One of today’s great scientific challenges is to predict how climate will change locally as gas concentrations change over time. The study of chemistry-climate interactions represents an important and, at the same time, difficult task of global Earth system research.
The global climate model EMAC is a modular model that simulates climate change and air quality scenarios. EMAC uses a general-purpose chemical kinetic module to calculate the concentrations and the interactions of chemical species in the atmosphere. Solving atmospheric chemical kinetics is one of the most computationally intensive tasks in atmospheric chemical transport simulations.
To address the computational challenge, a project was initiated under Vi-SEEM to accelerate the performance of the chemical kinetics calculations on modern high-performance supercomputers using Graphics Processing Units (GPU).
The Vi-SEEM project provided an opportunity to develop and test the software using the Cy-TERA Supercomputer System in Cyprus. Cy-TERA provides computational resources for researchers in the wider South East Europe and Eastern Mediterranean Region with the installation of a hybrid cluster machine of peak performance 30 Teraflops.
The outcome of the study was the development a publicly released source code that automatically ports the kinetics calculations on GPU architectures.
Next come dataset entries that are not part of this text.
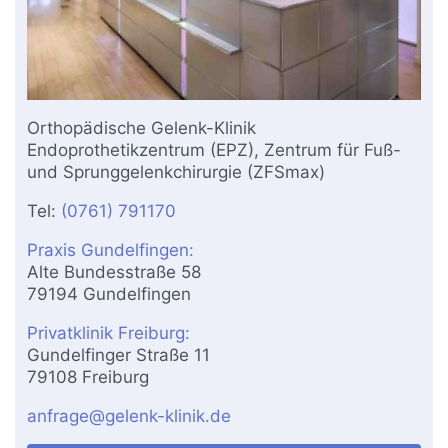
Orthopädische Gelenk-Klinik
Endoprothetikzentrum (EPZ), Zentrum für Fuß-
und Sprunggelenkchirurgie (ZFSmax)
Tel:
(0761) 791170
Praxis Gundelfingen:
Alte Bundesstraße 58
79194 Gundelfingen
Privatklinik Freiburg:
Gundelfinger Straße 11
79108 Freiburg
anfrage@gelenk-klinik.de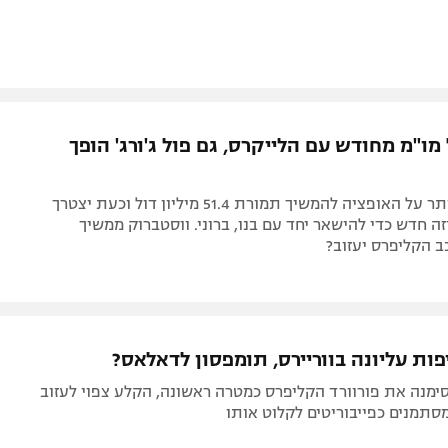
 מו"מ מחודש עם הלייקרס, גם פול ג'ורג' הופך
קינג ג'יימס ויתר על האופציה להמשיך תמורת 51.4 מיליון דול וכעת יצטרך
ה חדש כדי להישאר יחד עם בנו, ברוני. ווסטברוק ממשיך
ב הקליפרס יעזוב?
יפות עליונה בווריירס, תומפסון לדאלאס?
סימנה את פורוורד הקליפרס כמטרה ראשונה, הקלע צפוי לעזוב
תמנים כפייבוריטים לקלוט אותו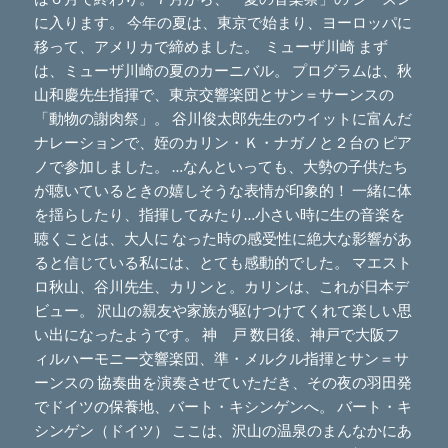
に入ります。 今年の夏は、東京で始まり、ヨーロッパに
移って、アメリカで締めました。 ミューザ川崎 まず
は、ミューザ川崎の夏のカーニバル。 プログラムは、秋
山和慶先生指揮で、東京交響楽団とサン＝サーンスの
「動物の謝肉祭」。 谷川俊太郎先生のウイットに富んだ
ナレーションで、姪のカリン・Ｋ・ナガノと２台の ピア
ノで参加しました。 …なんといっても、大勢の子供たち
が聴いているときの嬉しそうな表情が印象的！ 一緒に体
を揺らしたり、指揮してみたり…小さい時に生の音楽を
聴くことは、大人に なった時の感受性に絶大な影響があ
ると信じている私には、とても感動的でした。 マエスト
ロ秋山、谷川先生、カリンと。カリンは、これが日本デ
ビュー。 沢山の親友や家族が駆けつけてくれて楽しい思
い出になったようです。 神 戸 数日後、神戸で大阪フ
ィルハーモニー交響楽団、準・メルクル指揮とサン＝サ
ーンスの 協奏曲を演奏させていただき、その夜の羽田発
でドイツの保養地、バート・キシンゲンへ。 バート・キ
シンゲン（ドイツ） ここは、沢山の温泉のまんなかにあ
Each GPU thread calculates the chemical concentrations of an individual atmospheric grid box, massively parallelising theworkload. The achieved performance showed up to 22.4× improvement of the kernel execution time over the old implementation.
The Vi-SEEM project provided the necessary e-Infrastructure resources, training and support to develop the building blocks for a new generation of advanced and well-evaluated high-resolution global climate models, capable of simulating and predicting regional climate with unprecedented fidelity.
Vastly improved spatial and temporal simulation accuracy will allow assessment of the impacts of climate change on the environment, human health, agriculture and energy sectors for the years to come and will enable informed policy planning for adaptation and mitigation.